Friday, March 30, 2007

Vatican Pushing Mexico in Abortion Fight

The Vatican's top anti-abortion campaigner kicked off the Roman Catholic Church's aggressive campaign against plans to legalize abortion in Mexico Friday.

Cardinal Alfonso Lopez Trujillo inaugurated an international anti-abortion conference by giving a Mass at the Basilica of the Virgin of Guadalupe, the most important Catholic shrine in the Americas.

In a prayer to the Virgin of Guadalupe before about 300 people, many carrying flags from other Latin American countries, Lopez Trujillo asked for the strengthening of women 'so they can teach their children moral values' but didn't speak directly against abortion.

The campaign pushes the limit of Mexico's constitutional ban on political activity by religious groups. It is also drawing President Felipe Calderon, a conservative who opposes abortion, into a showdown with leftists spearheading the bills to legalize abortion.

While the church has always been against abortion, the Vatican especially does not want to lose its anti-abortion fight in Mexico, which has the second-largest Catholic population in Latin America.

'In the name of Jesus Christ and his Gospel, we ask, we implore they do not approve an unjust and bloody law that kills the innocent,' said the Rev. Hugo Valdemar, spokesman for the Catholic Archdiocese of Mexico City.

At a press conference after Mass, Lopez Trujillo, who made headlines in 2003 for saying condoms do not prevent AIDS, said he was in Mexico to present a book about the Catholic Church's philosophy and not to intervene in the capital's abortion debate.

However, he said there already are too many abortions in the world and that 'we don't have a reason to shred a human being who is a creation of God and who carries the world's hope.'

The conference in Mexico City, sponsored by Mexico's leading anti-abortion group, Pro-Vida, will feature talks by anti-abortion activists, including Dr. John Wilkie, an early leader of the U.S. National Right to Life Committee.

Mexico's Roman Catholic Church is calling on its followers to participate in a massive march Sunday led by Mexico City's own Cardinal Norberto Rivera.

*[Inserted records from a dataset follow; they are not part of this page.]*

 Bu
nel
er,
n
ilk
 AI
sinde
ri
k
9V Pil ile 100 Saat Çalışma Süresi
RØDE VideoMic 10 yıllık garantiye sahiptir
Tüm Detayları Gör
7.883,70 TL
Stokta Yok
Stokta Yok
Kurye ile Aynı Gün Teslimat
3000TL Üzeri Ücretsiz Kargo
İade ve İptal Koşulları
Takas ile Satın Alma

Lawmakers from the main opposition Democratic Revolution Party, who proposed the bills to legalize abortion in the first three months of pregnancy, have asked the church to stay out of the matter.

The debate has drawn international interest, which also could test a Mexican law that bars foreigners from political activism.

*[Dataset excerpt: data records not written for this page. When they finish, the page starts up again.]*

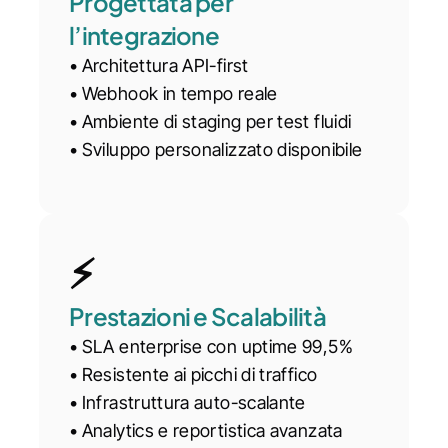
Progettata per 
l’integrazione
• Architettura API-first
• Webhook in tempo reale
• Ambiente di staging per test fluidi
• Sviluppo personalizzato disponibile
⚡
Prestazioni e Scalabilità
• SLA enterprise con uptime 99,5%
• Resistente ai picchi di traffico
• Infrastruttura auto-scalante
• Analytics e reportistica avanzata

In 2000, authorities barred U.S. and Canadian anti-abortion activists from returning to Mexico for five years after the group joined protests in Mexico City's main square.

The bill to legalize abortion is expected to easily pass in Mexico City, a leftist bastion where Democratic Revolution holds the mayorship and the majority of seats in the city legislature.

Democratic Revolution lawmakers have filed a similar bill in the national Senate, but it is expected to face a tough battle there.

Most Latin American countries, including Mexico, allow abortion if the woman's life is in danger or in cases of rape or incest.

In November, Nicaragua passed a law banning abortion in all cases.

Cuba permits abortions within the first 12 weeks of pregnancy, as does the United States.

Wealthier Mexican women often travel to the United States for abortions, while thousands of poor women risk drinking potent herbal teas, taking pills or using other risky measures to abort illegally.

'It's very easy to get an illegal abortion,' said Cecilia Garcia, a street seller who hawks cosmetics in the poor city of Ecatepec on the capital's outskirts.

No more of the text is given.